Old World I haven’t played as much as I have read about it, but that is not the game’s fault at all and I really want to spend more time with it, time is just the problem. It does so very much right, things I have encountered in other games (like orders) and wanted to see adopted more widely for years. Glad Epic gave this one the chance to see the light of day.

A-Train is just so nice. It’s a nice little game with some nice music and a nice sense of making things come alive. A soothing and attractive little “city builder” where you sort of don’t really build the city. I like that it’s a pretty hardcore economic simulator and that it doesn’t try to be all things to all people. If you don’t want to run a Japanese train company, you need not apply. I want them to make a construction company sim next so I can fulfill my fantasy of being Salaryman Kintaro.

Brutal Orchestra, or more properly Hieronymus Bosch’s Brutal Orchestra, is a bizarre little game, and I have a real penchant for those. It’s a little hard to describe beyond roguelike JRPG. I have barely scratched the surface, and it was a real struggle to rate this one or Urtuk in the coveted last spot. I’ve played Urtuk more, but I feel like this one deserves to be highlighted, too, and since neither of them are likely to win anything, that’s what I went with. Stylistically it’s got that weird Hylics vibe, so maybe @krayzkrok would enjoy it (and thanks for reminding me I really need to get back to Arboria, another game that could easily have taken this spot). Gameplay wise it’s more interesting than your average JRPG because each of your three characters can both move long the five space horizontal grid and also attack in their turn, in either order, and positioning matters for attacks. Pretty interesting and I’ll keep plugging away at it.

I have to credit Urtuk for one thing, though, absolutely. It gets, hands down, the award for Game Name Most Likely to Also Be a Black Metal Band and Album Name:

5 games:

  1. Deathloop
  2. Endzone A World Apart
  3. Chernobylite
  4. Riftbreaker
  5. Necromunda: Hired Gun

Ok done editing, lol, damn 2020 game releases.

Can you tell me a bit more why, spoiler free? I have yet to play the game, but I enjoy my games in their best actual form, not the marketing’s (which is why I am so glad I played the socalled “jank” version of Nier Replicant, and not the Steam remake with its massacred soundtrack and redub).

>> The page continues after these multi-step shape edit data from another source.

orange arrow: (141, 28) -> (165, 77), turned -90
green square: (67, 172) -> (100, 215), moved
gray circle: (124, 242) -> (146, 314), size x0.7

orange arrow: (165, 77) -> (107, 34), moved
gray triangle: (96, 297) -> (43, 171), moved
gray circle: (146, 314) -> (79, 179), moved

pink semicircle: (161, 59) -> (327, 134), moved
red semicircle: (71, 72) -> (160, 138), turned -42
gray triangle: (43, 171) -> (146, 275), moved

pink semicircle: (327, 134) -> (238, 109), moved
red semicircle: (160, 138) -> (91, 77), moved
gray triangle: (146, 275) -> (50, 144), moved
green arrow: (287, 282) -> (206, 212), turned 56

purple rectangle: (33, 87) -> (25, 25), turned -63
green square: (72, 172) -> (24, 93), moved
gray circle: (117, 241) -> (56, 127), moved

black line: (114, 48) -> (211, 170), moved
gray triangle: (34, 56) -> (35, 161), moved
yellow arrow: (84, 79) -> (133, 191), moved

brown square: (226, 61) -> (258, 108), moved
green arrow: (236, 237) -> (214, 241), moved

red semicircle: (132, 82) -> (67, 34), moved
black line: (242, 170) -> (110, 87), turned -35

And yet another unheard game going on the wishlist merely for that phantasmatic title :0

Purely because I don’t like the voice acting changes. They really don’t give you enough granularity with selecting what will play, which is both surprising and disappointing. I don’t like the narrator’s voice very much. It’s too slow and sleepy. I wish they hadn’t just had him read all of the skill voices, too. I wish you could turn off the narration but not the skills, or if you could turn off the skills the Ancient Reptilian Brain (one of my favorite vocal performances ever) would still play, but it doesn’t, even though I don’t really consider it a skill. I think the new Cuno voice is awful compared to the old one, just boring. The old one sounded like it could be a 14 year old on speed. This one does not. That’s pretty much it. There is a mod to change the voices that play (letting you selectively turn them on and off) but it’s a bit poorly documented and kind of janky. On the other hand, now Kim is fully voiced and he’s one of my other favorite game performances ever, so strikes and gutters for sure.

Oh, I forgot to mention that the Brutal Orchestra soundtrack is great.

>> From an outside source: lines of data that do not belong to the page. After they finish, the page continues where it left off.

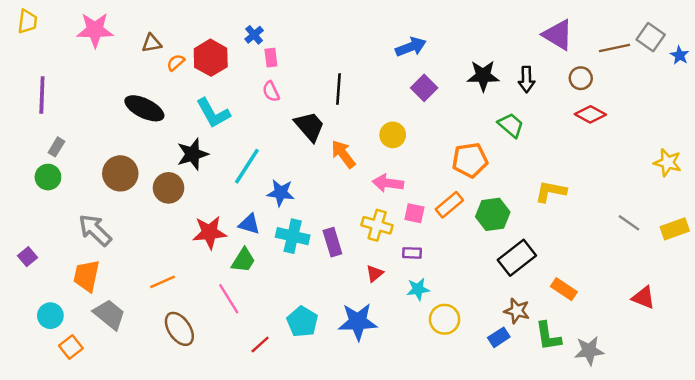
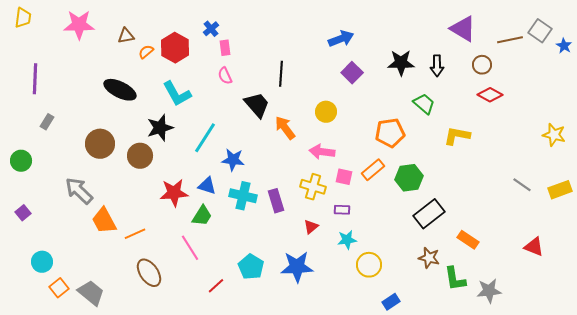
green circle: (48, 177) -> (21, 161), moved
yellow L-shape: (551, 191) -> (457, 136), moved
orange trapezoid: (87, 276) -> (104, 221), moved, turned -40
gray trapezoid: (109, 314) -> (91, 293), moved
blue rectangle: (499, 337) -> (391, 302), moved

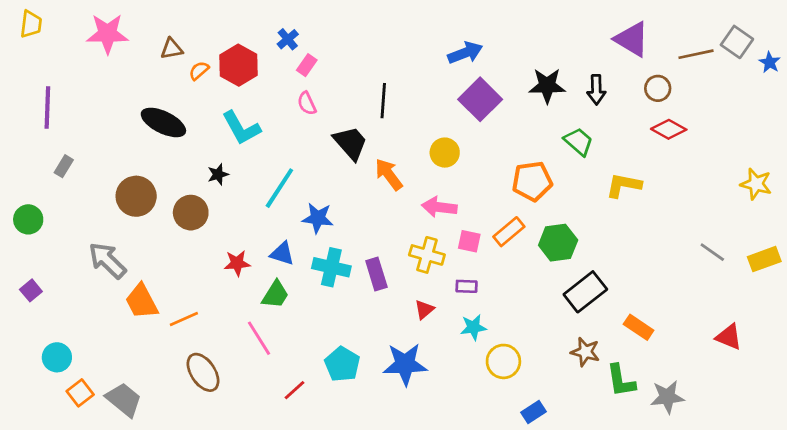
pink rectangle: (225, 48) -> (307, 65), turned 42
purple square: (352, 73) -> (480, 99), size x1.4
black star: (160, 128) -> (218, 174), size x0.6
red star: (174, 193) -> (237, 263), size x0.7

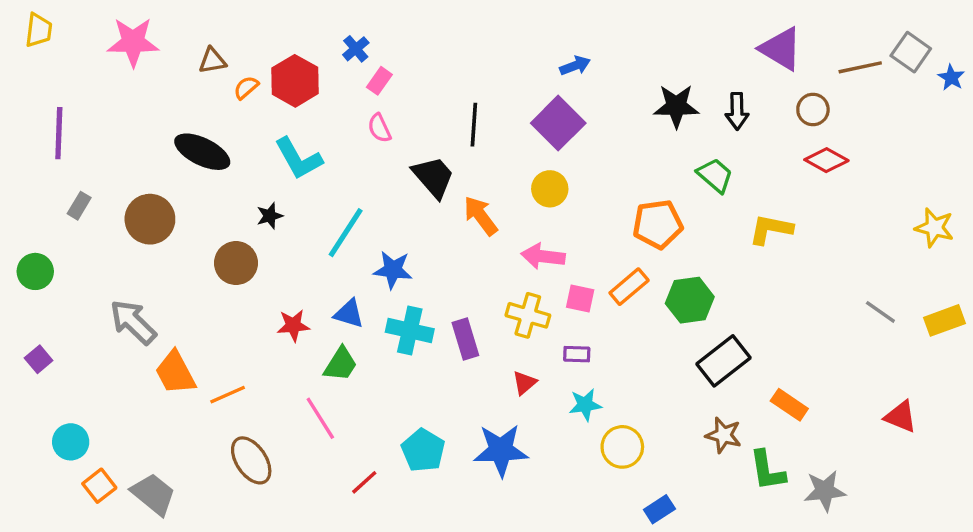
blue arrow: (465, 53) -> (575, 66), size x0.7
purple square: (480, 99) -> (558, 123), moved
brown circle: (136, 196) -> (150, 219), moved

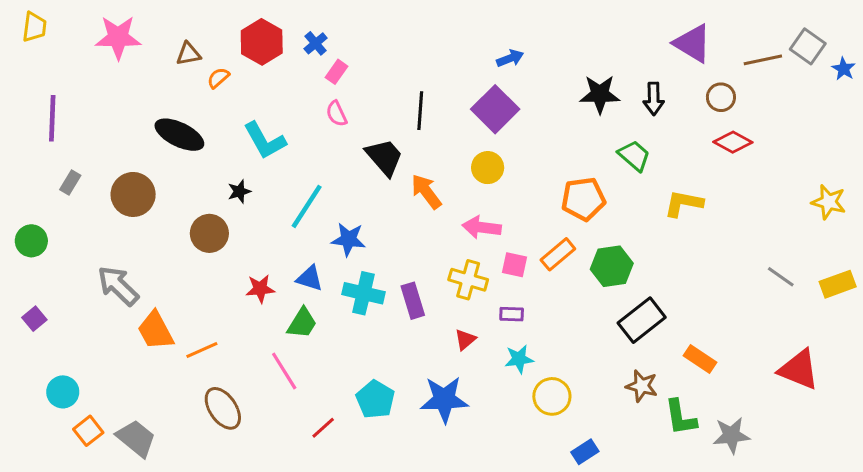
red hexagon: (295, 81) -> (262, 42), moved
red triangle: (901, 417) -> (799, 369), size x1.4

Thank you, I’ll wait for the mods to come to fruitition before I get into it, I think! The fact that such an effort exists is comforting.

I’ll run the script right after voting closes and it will take any edits you’ve made until then. Remember that only the first vote post counts so don’t “edit” by creating a new post.

Hey folks, feel free to take a jaunt up to my post #2 up there and make sure your votes have been counted.

Also, if a few of you enterprising sorts can look over the alphabetical list of games there and tell me of any duplicates you see, I’d appreciate it.

Caster of Magic and Caster of Magic for Windows, are those distinct? I thought I saw they were… bad memory though.